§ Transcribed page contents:
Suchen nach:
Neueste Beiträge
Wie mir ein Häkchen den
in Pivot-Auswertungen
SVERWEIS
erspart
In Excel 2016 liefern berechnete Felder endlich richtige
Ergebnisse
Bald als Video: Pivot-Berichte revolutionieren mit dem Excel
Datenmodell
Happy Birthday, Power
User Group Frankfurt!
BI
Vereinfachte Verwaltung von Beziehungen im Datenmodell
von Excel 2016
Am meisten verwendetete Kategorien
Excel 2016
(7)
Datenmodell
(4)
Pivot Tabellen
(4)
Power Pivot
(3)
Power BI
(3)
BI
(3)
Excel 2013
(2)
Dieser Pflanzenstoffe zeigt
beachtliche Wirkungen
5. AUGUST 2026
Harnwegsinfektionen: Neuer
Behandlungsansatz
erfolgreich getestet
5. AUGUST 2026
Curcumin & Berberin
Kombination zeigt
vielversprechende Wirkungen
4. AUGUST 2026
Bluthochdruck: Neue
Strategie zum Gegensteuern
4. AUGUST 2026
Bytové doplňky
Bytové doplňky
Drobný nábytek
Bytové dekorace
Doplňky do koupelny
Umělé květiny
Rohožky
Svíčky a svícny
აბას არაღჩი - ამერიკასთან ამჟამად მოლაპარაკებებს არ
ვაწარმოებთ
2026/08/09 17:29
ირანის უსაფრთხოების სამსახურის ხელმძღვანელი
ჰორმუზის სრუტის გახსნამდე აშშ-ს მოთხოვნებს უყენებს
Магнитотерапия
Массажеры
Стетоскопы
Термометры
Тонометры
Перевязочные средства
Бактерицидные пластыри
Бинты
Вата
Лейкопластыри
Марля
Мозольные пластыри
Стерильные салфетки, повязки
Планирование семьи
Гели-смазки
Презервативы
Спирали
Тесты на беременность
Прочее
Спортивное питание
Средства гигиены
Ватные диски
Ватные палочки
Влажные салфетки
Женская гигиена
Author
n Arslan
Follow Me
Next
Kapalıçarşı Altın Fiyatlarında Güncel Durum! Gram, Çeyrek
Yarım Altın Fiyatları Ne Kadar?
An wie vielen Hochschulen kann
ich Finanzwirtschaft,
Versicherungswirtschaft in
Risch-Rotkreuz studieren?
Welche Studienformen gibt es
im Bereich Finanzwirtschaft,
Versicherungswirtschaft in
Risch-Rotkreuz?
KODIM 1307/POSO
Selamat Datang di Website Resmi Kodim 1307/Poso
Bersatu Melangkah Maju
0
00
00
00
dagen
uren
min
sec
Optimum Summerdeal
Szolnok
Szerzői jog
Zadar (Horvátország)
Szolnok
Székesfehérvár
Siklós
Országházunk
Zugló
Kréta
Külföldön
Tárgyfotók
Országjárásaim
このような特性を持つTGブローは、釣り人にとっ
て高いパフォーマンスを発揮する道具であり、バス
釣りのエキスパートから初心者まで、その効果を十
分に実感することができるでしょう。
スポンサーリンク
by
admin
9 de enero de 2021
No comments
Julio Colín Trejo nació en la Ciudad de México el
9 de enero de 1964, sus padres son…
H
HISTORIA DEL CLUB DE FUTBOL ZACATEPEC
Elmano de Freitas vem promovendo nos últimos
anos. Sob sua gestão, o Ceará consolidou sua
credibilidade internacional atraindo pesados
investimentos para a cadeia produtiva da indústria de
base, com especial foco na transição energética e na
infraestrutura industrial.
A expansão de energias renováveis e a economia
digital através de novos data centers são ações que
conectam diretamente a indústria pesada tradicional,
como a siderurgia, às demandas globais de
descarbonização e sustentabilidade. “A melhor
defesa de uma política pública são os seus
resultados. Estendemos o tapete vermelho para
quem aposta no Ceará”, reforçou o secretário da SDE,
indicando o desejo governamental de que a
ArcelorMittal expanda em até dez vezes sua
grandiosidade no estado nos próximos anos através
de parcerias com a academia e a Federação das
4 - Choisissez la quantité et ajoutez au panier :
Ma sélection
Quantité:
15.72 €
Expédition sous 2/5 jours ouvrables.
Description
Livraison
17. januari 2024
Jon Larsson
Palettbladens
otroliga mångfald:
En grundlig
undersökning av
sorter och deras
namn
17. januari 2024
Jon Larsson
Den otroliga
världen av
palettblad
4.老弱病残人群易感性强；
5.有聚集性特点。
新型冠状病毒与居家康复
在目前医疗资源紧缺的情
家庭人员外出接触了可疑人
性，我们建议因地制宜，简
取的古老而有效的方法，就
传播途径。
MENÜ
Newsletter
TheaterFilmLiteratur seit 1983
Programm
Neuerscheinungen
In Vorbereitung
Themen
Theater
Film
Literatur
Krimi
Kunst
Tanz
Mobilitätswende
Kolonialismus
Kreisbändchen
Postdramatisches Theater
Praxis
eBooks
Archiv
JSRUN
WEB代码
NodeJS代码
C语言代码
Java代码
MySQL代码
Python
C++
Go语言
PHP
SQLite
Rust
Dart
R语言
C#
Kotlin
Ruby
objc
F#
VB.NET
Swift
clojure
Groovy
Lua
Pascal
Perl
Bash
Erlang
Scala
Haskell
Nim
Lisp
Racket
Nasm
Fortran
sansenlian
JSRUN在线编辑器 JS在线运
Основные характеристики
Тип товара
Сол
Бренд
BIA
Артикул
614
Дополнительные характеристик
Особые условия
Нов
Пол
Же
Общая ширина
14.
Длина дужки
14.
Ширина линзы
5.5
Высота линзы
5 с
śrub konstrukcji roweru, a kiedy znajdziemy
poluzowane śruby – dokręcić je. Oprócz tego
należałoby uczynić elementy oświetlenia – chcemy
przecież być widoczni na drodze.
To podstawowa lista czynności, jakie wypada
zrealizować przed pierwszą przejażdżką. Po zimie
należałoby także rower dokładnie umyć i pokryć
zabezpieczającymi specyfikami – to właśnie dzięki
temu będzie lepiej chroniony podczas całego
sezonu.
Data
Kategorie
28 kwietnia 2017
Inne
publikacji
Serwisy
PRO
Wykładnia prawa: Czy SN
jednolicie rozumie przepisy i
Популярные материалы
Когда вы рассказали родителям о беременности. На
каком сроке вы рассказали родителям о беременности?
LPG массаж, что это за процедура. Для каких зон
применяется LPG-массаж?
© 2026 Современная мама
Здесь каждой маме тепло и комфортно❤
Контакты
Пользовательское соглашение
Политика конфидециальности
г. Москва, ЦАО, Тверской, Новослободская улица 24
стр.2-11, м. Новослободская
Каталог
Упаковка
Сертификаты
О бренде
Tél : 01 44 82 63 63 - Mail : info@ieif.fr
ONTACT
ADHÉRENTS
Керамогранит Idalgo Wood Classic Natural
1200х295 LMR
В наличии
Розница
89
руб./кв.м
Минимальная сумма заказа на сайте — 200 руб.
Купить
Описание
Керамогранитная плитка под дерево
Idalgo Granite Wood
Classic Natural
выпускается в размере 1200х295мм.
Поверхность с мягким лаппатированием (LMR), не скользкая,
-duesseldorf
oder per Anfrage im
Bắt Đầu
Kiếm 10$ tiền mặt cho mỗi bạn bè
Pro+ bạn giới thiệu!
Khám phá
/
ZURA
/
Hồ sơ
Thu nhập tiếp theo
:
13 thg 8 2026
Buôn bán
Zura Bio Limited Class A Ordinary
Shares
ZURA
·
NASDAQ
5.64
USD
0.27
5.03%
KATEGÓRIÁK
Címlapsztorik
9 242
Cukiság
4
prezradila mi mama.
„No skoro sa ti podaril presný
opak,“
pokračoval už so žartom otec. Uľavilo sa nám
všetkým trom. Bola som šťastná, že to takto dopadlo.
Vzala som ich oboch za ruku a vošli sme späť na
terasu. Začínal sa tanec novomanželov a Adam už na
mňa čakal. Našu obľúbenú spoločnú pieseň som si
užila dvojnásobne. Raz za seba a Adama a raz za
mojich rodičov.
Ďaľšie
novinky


§ Assignment: Repeat the full set of records exactly.

§ Expected answer:
Suchen nach:
Neueste Beiträge
Wie mir ein Häkchen den
in Pivot-Auswertungen
SVERWEIS
erspart
In Excel 2016 liefern berechnete Felder endlich richtige
Ergebnisse
Bald als Video: Pivot-Berichte revolutionieren mit dem Excel
Datenmodell
Happy Birthday, Power
User Group Frankfurt!
BI
Vereinfachte Verwaltung von Beziehungen im Datenmodell
von Excel 2016
Am meisten verwendetete Kategorien
Excel 2016
(7)
Datenmodell
(4)
Pivot Tabellen
(4)
Power Pivot
(3)
Power BI
(3)
BI
(3)
Excel 2013
(2)
Dieser Pflanzenstoffe zeigt
beachtliche Wirkungen
5. AUGUST 2026
Harnwegsinfektionen: Neuer
Behandlungsansatz
erfolgreich getestet
5. AUGUST 2026
Curcumin & Berberin
Kombination zeigt
vielversprechende Wirkungen
4. AUGUST 2026
Bluthochdruck: Neue
Strategie zum Gegensteuern
4. AUGUST 2026
Bytové doplňky
Bytové doplňky
Drobný nábytek
Bytové dekorace
Doplňky do koupelny
Umělé květiny
Rohožky
Svíčky a svícny
აბას არაღჩი - ამერიკასთან ამჟამად მოლაპარაკებებს არ
ვაწარმოებთ
2026/08/09 17:29
ირანის უსაფრთხოების სამსახურის ხელმძღვანელი
ჰორმუზის სრუტის გახსნამდე აშშ-ს მოთხოვნებს უყენებს
Магнитотерапия
Массажеры
Стетоскопы
Термометры
Тонометры
Перевязочные средства
Бактерицидные пластыри
Бинты
Вата
Лейкопластыри
Марля
Мозольные пластыри
Стерильные салфетки, повязки
Планирование семьи
Гели-смазки
Презервативы
Спирали
Тесты на беременность
Прочее
Спортивное питание
Средства гигиены
Ватные диски
Ватные палочки
Влажные салфетки
Женская гигиена
Author
n Arslan
Follow Me
Next
Kapalıçarşı Altın Fiyatlarında Güncel Durum! Gram, Çeyrek
Yarım Altın Fiyatları Ne Kadar?
An wie vielen Hochschulen kann
ich Finanzwirtschaft,
Versicherungswirtschaft in
Risch-Rotkreuz studieren?
Welche Studienformen gibt es
im Bereich Finanzwirtschaft,
Versicherungswirtschaft in
Risch-Rotkreuz?
KODIM 1307/POSO
Selamat Datang di Website Resmi Kodim 1307/Poso
Bersatu Melangkah Maju
0
00
00
00
dagen
uren
min
sec
Optimum Summerdeal
Szolnok
Szerzői jog
Zadar (Horvátország)
Szolnok
Székesfehérvár
Siklós
Országházunk
Zugló
Kréta
Külföldön
Tárgyfotók
Országjárásaim
このような特性を持つTGブローは、釣り人にとっ
て高いパフォーマンスを発揮する道具であり、バス
釣りのエキスパートから初心者まで、その効果を十
分に実感することができるでしょう。
スポンサーリンク
by
admin
9 de enero de 2021
No comments
Julio Colín Trejo nació en la Ciudad de México el
9 de enero de 1964, sus padres son…
H
HISTORIA DEL CLUB DE FUTBOL ZACATEPEC
Elmano de Freitas vem promovendo nos últimos
anos. Sob sua gestão, o Ceará consolidou sua
credibilidade internacional atraindo pesados
investimentos para a cadeia produtiva da indústria de
base, com especial foco na transição energética e na
infraestrutura industrial.
A expansão de energias renováveis e a economia
digital através de novos data centers são ações que
conectam diretamente a indústria pesada tradicional,
como a siderurgia, às demandas globais de
descarbonização e sustentabilidade. “A melhor
defesa de uma política pública são os seus
resultados. Estendemos o tapete vermelho para
quem aposta no Ceará”, reforçou o secretário da SDE,
indicando o desejo governamental de que a
ArcelorMittal expanda em até dez vezes sua
grandiosidade no estado nos próximos anos através
de parcerias com a academia e a Federação das
4 - Choisissez la quantité et ajoutez au panier :
Ma sélection
Quantité:
15.72 €
Expédition sous 2/5 jours ouvrables.
Description
Livraison
17. januari 2024
Jon Larsson
Palettbladens
otroliga mångfald:
En grundlig
undersökning av
sorter och deras
namn
17. januari 2024
Jon Larsson
Den otroliga
världen av
palettblad
4.老弱病残人群易感性强；
5.有聚集性特点。
新型冠状病毒与居家康复
在目前医疗资源紧缺的情
家庭人员外出接触了可疑人
性，我们建议因地制宜，简
取的古老而有效的方法，就
传播途径。
MENÜ
Newsletter
TheaterFilmLiteratur seit 1983
Programm
Neuerscheinungen
In Vorbereitung
Themen
Theater
Film
Literatur
Krimi
Kunst
Tanz
Mobilitätswende
Kolonialismus
Kreisbändchen
Postdramatisches Theater
Praxis
eBooks
Archiv
JSRUN
WEB代码
NodeJS代码
C语言代码
Java代码
MySQL代码
Python
C++
Go语言
PHP
SQLite
Rust
Dart
R语言
C#
Kotlin
Ruby
objc
F#
VB.NET
Swift
clojure
Groovy
Lua
Pascal
Perl
Bash
Erlang
Scala
Haskell
Nim
Lisp
Racket
Nasm
Fortran
sansenlian
JSRUN在线编辑器 JS在线运
Основные характеристики
Тип товара
Сол
Бренд
BIA
Артикул
614
Дополнительные характеристик
Особые условия
Нов
Пол
Же
Общая ширина
14.
Длина дужки
14.
Ширина линзы
5.5
Высота линзы
5 с
śrub konstrukcji roweru, a kiedy znajdziemy
poluzowane śruby – dokręcić je. Oprócz tego
należałoby uczynić elementy oświetlenia – chcemy
przecież być widoczni na drodze.
To podstawowa lista czynności, jakie wypada
zrealizować przed pierwszą przejażdżką. Po zimie
należałoby także rower dokładnie umyć i pokryć
zabezpieczającymi specyfikami – to właśnie dzięki
temu będzie lepiej chroniony podczas całego
sezonu.
Data
Kategorie
28 kwietnia 2017
Inne
publikacji
Serwisy
PRO
Wykładnia prawa: Czy SN
jednolicie rozumie przepisy i
Популярные материалы
Когда вы рассказали родителям о беременности. На
каком сроке вы рассказали родителям о беременности?
LPG массаж, что это за процедура. Для каких зон
применяется LPG-массаж?
© 2026 Современная мама
Здесь каждой маме тепло и комфортно❤
Контакты
Пользовательское соглашение
Политика конфидециальности
г. Москва, ЦАО, Тверской, Новослободская улица 24
стр.2-11, м. Новослободская
Каталог
Упаковка
Сертификаты
О бренде
Tél : 01 44 82 63 63 - Mail : info@ieif.fr
ONTACT
ADHÉRENTS
Керамогранит Idalgo Wood Classic Natural
1200х295 LMR
В наличии
Розница
89
руб./кв.м
Минимальная сумма заказа на сайте — 200 руб.
Купить
Описание
Керамогранитная плитка под дерево
Idalgo Granite Wood
Classic Natural
выпускается в размере 1200х295мм.
Поверхность с мягким лаппатированием (LMR), не скользкая,
-duesseldorf
oder per Anfrage im
Bắt Đầu
Kiếm 10$ tiền mặt cho mỗi bạn bè
Pro+ bạn giới thiệu!
Khám phá
/
ZURA
/
Hồ sơ
Thu nhập tiếp theo
:
13 thg 8 2026
Buôn bán
Zura Bio Limited Class A Ordinary
Shares
ZURA
·
NASDAQ
5.64
USD
0.27
5.03%
KATEGÓRIÁK
Címlapsztorik
9 242
Cukiság
4
prezradila mi mama.
„No skoro sa ti podaril presný
opak,“
pokračoval už so žartom otec. Uľavilo sa nám
všetkým trom. Bola som šťastná, že to takto dopadlo.
Vzala som ich oboch za ruku a vošli sme späť na
terasu. Začínal sa tanec novomanželov a Adam už na
mňa čakal. Našu obľúbenú spoločnú pieseň som si
užila dvojnásobne. Raz za seba a Adama a raz za
mojich rodičov.
Ďaľšie
novinky


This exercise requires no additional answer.